For one reason or another, there is an large delay applying the jQuery CSS before and after the transition on large slideshows. For example, the slideshow in the link below is around 9900 pixels wide (container width, most of which is hidden). The container is maneuvered to display the appropriate slide, using CSS3 transition and transform properties. The delay occurs applying the CSS between lines 75 - 82 in the paste below. In particular, applying the 'transition' CSS causes the problem. Add the 'transition' CSS to the stylesheet (rather than applying it with JS), and delay disappears. This isn't really a solution however, because we only want to use CSS3 transitions on specific properties, that can vary (using 'all' in the stylesheet would transition some CSS that we don't want to animate, but change regularly).
Animation function:
http://pastebin.com/9wumQvrP
Slideshow Demo:
http://www.matthewruddy.com/demo/?p=2431
The real problem is with iOS, in which the slideshow (and even the browser sometimes) becomes completely un-usable. I can't pinpoint any errors, and have really exhausted my knowledge of debugging JS. I'm sure it is related to this section of the function after playing around a bit, and disabling CSS3 support within the plugin altogether removes the problem completely.
I'm completely stuck, and really appreciate any help anyone can give.
--- Edit ---
I've tried applying the CSS with native Javascript rather than jQuery's .css function. Same results, no better performance. Also worth noting that this isn't happening at all in Firefox, and seems to only be a problem with Webkit browsers.
Anyone with a solution, would happy to make a donation towards a few beers! I really cannot figure this out!
--- Second Edit ---
Ok, so been debugging and I can see that the slowdown is caused by the browser repaint cycle that is taking a very long time. Is there a better way to handle this that the way it is already doing? Positioning the element absolutely is a known way to reduce repaints, but that isn't really working because the slideshow is responsive. Absolutely positioning the slide images or the slides themselves causes it to collapse.
--- Third Edit ---
A day later, and I've made some progress. Adding 'transition: all 0s ease' to the elements stylesheet CSS has gotten rid of the repaint caused by adding the inline CSS transition property via the custom animation function mentioned in the original post. This causes a significant performance gain, especially when removing the inline CSS transition property when the transition itself has finished.

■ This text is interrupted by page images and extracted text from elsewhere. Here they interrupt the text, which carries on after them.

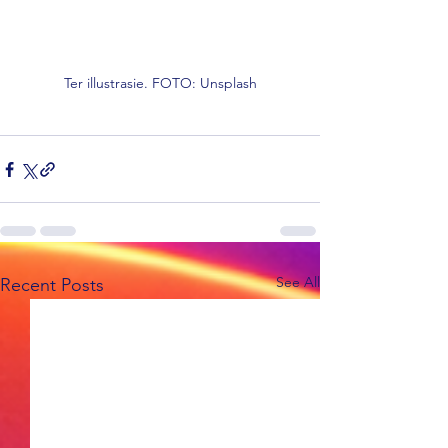
Ter illustrasie. FOTO: Unsplash
See All
Recent Posts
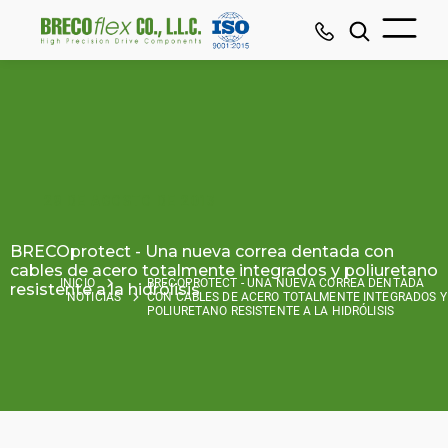
29 DE AGOSTO DE 2013
BRECOprotect - Una nueva correa dentada con
cables de acero totalmente integrados y poliuretano
INICIO
BRECOPROTECT - UNA NUEVA CORREA DENTADA
resistente a la hidrólisis
NOTICIAS
CON CABLES DE ACERO TOTALMENTE INTEGRADOS Y
POLIURETANO RESISTENTE A LA HIDRÓLISIS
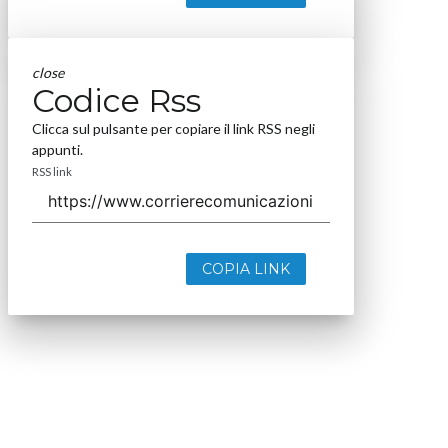
close
Codice Rss
Clicca sul pulsante per copiare il link RSS negli
appunti.
RSS link
COPIA LINK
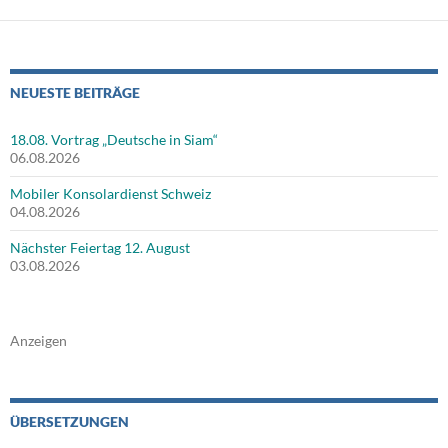
NEUESTE BEITRÄGE
18.08. Vortrag „Deutsche in Siam“
06.08.2026
Mobiler Konsolardienst Schweiz
04.08.2026
Nächster Feiertag 12. August
03.08.2026
Anzeigen
ÜBERSETZUNGEN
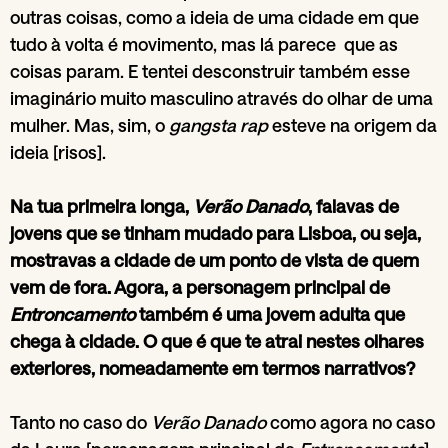
outras coisas, como a ideia de uma cidade em que
tudo à volta é movimento, mas lá parece que as
coisas param. E tentei desconstruir também esse
imaginário muito masculino através do olhar de uma
mulher. Mas, sim, o
gangsta rap
esteve na origem da
ideia [risos].
Na tua primeira longa,
Verão Danado
, falavas de
jovens que se tinham mudado para Lisboa, ou seja,
mostravas a cidade de um ponto de vista de quem
vem de fora. Agora, a personagem principal de
Entroncamento
também é uma jovem adulta que
chega à cidade. O que é que te atrai nestes olhares
exteriores, nomeadamente em termos narrativos?
Tanto no caso do
Verão Danado
como agora no caso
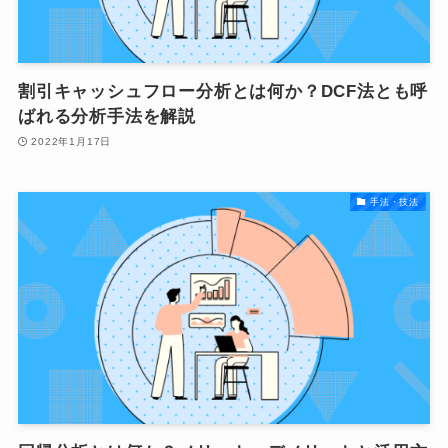
割引キャッシュフロー分析とは何か？DCF法とも呼
ばれる分析手法を解説
2022年1月17日
手法・技法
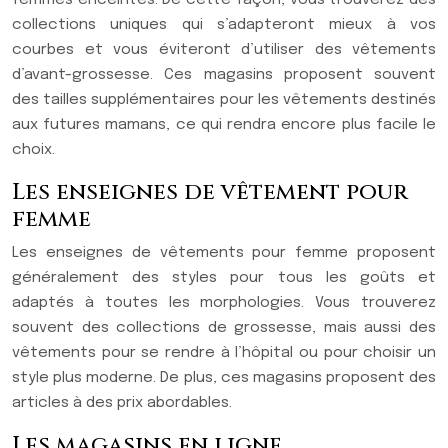
femmes enceintes. De cette façon, vous trouverez des
collections uniques qui s’adapteront mieux à vos
courbes et vous éviteront d’utiliser des vêtements
d’avant-grossesse. Ces magasins proposent souvent
des tailles supplémentaires pour les vêtements destinés
aux futures mamans, ce qui rendra encore plus facile le
choix.
Les enseignes de vêtement pour
femme
Les enseignes de vêtements pour femme proposent
généralement des styles pour tous les goûts et
adaptés à toutes les morphologies. Vous trouverez
souvent des collections de grossesse, mais aussi des
vêtements pour se rendre à l’hôpital ou pour choisir un
style plus moderne. De plus, ces magasins proposent des
articles à des prix abordables.
Les magasins en ligne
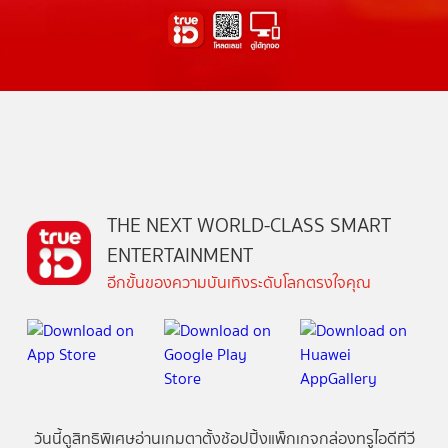
THE NEXT WORLD-CLASS SMART
ENTERTAINMENT
อีกขั้นของความบันเทิงระดับโลกตรงใจคุณ
วันนี้
ดู
สิทธิพิเศษ
อ่าน
เกม
ตาตั้ง
ช้อปปิ้ง
แพ็กเกจ
กล่องทรูไอดีทีวี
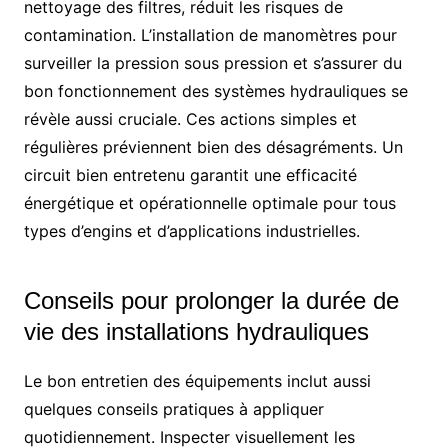
nettoyage des filtres, réduit les risques de
contamination. L’installation de manomètres pour
surveiller la pression sous pression et s’assurer du
bon fonctionnement des systèmes hydrauliques se
révèle aussi cruciale. Ces actions simples et
régulières préviennent bien des désagréments. Un
circuit bien entretenu garantit une efficacité
énergétique et opérationnelle optimale pour tous
types d’engins et d’applications industrielles.
Conseils pour prolonger la durée de
vie des installations hydrauliques
Le bon entretien des équipements inclut aussi
quelques conseils pratiques à appliquer
quotidiennement. Inspecter visuellement les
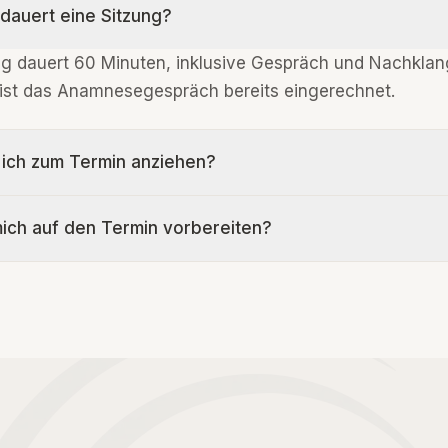
dauert eine Sitzung?
ng dauert 60 Minuten, inklusive Gespräch und Nachklan
 ist das Anamnesegespräch bereits eingerechnet.
 ich zum Termin anziehen?
ich auf den Termin vorbereiten?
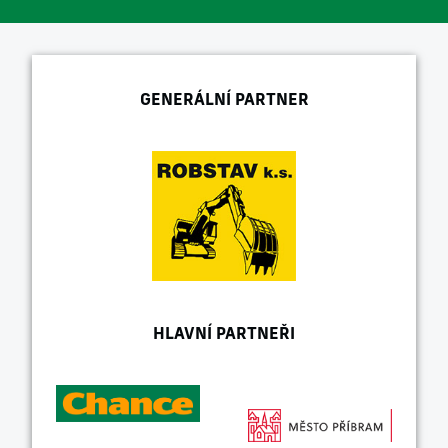
GENERÁLNÍ PARTNER
HLAVNÍ PARTNEŘI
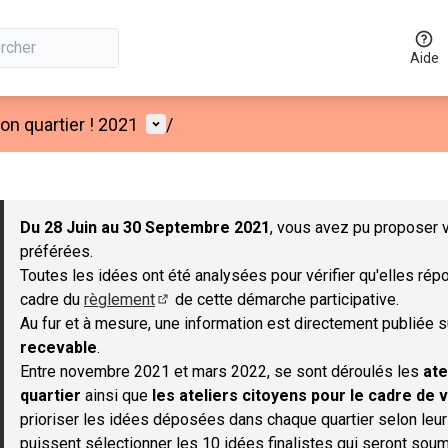
Aide
Menu utilisateur
n quartier ! 2021
/
 la carte
 suivant est une carte qui présente les éléments de cette page co
Du 28 Juin au 30 Septembre 2021
, vous avez pu proposer v
préférées.
Toutes les idées ont été analysées pour vérifier qu'elles répo
cadre du
règlement
de cette démarche participative.
(S'ouvre dans un nouvel onglet)
Au fur et à mesure, une information est directement publiée 
recevable
.
Entre novembre 2021 et mars 2022, se sont déroulés les
ate
quartier
ainsi que
les ateliers citoyens pour le cadre de v
prioriser les idées déposées dans chaque quartier selon leu
puissent sélectionner les 10 idées finalistes qui seront soum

Good stuff! However, now there is still a slowdown when the inline CSS translate is being removed (that was used to create the hardware accelerated transition effect itself) after the transition, and the left positioning is being applied. When the two happen together, there is a slowdown.
Breaking them up into two separate tasks (the translate removed, then the left position added in a setTimeout with no time specified), again gets rid of the repaints = performance gain, and looks likes problem solved. But sometimes, the CSS transition property isn't get negated fast enough, and the translate removal gets animated. No good, and don't know where to look next to work around it.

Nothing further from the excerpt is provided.